I've encountered many difficulties in setting up the environment, and after ensuring everything is correctly configured, I'm still getting errors when running the run_gradio.sh. I hope to receive assistance. Thank you!

donglixp commented 10 months ago
#####################
#
# Use this with or without the .gitattributes snippet with this Gist
# create a fixle.sh file, paste this in and run it.
# Why do you want this ? Because Git will see diffs between files shared between Linux and Windows due to differences in line ending handling ( Windows uses CRLF and Unix LF) 
# This Gist normalizes handling by forcing everything to use Unix style.
#####################

# Fix Line Endings - Force All Line Endings to LF and Not Windows Default CR or CRLF
# Taken largely from: https://help.github.com/articles/dealing-with-line-endings/
# With the exception that we are forcing LF instead of converting to windows style.

#Set LF as your line ending default.
git config --global core.eol lf

#Set autocrlf to false to stop converting between windows style (CRLF) and Unix style (LF)
git config --global core.autocrlf false

#Save your current files in Git, so that none of your work is lost.
git add . -u
git commit -m "Saving files before refreshing line endings"

#Remove the index and force Git to rescan the working directory.
rm .git/index

#Rewrite the Git index to pick up all the new line endings.
git reset

#Show the rewritten, normalized files.

git status

#Add all your changed files back, and prepare them for a commit. This is your chance to inspect which files, if any, were unchanged.

git add -u
# It is perfectly safe to see a lot of messages here that read
# "warning: CRLF will be replaced by LF in file."

#Rewrite the .gitattributes file.
git add .gitattributes

#Commit the changes to your repository.

git commit -m "Normalize all the line endings"
wendellgithub0206 commented 10 months ago

@donglixp First, thank you for your help!
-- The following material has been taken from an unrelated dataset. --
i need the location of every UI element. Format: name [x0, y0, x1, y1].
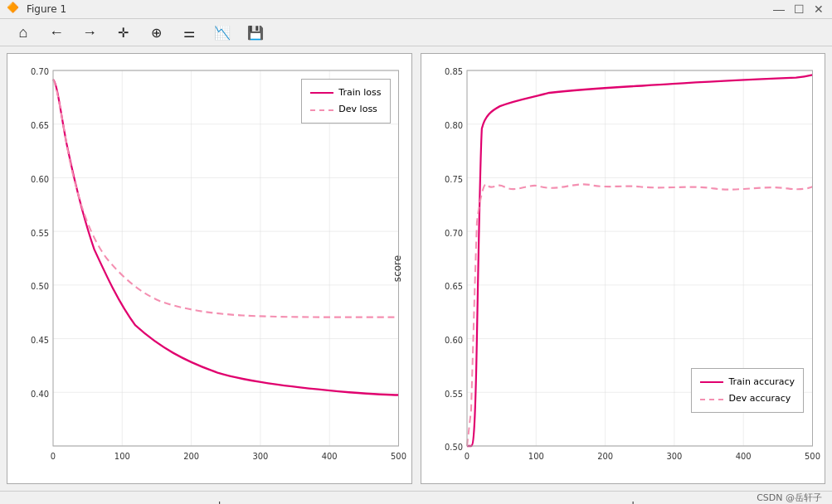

I tried using the method you provided and received the following message.

[master 45d484f] Saving files before refreshing line endings
 1 file changed, 40 insertions(+)
 create mode 100644 fixle.sh
On branch master
Your branch is ahead of 'origin/master' by 1 commit.
  (use "git push" to publish your local commits)

nothing to commit, working tree clean
fatal: pathspec '.gitattributes' did not match any files
On branch master
Your branch is ahead of 'origin/master' by 1 commit.
  (use "git push" to publish your local commits)

nothing to commit, working tree clean

Subsequently, I ran run_gradio.sh and encountered the following error.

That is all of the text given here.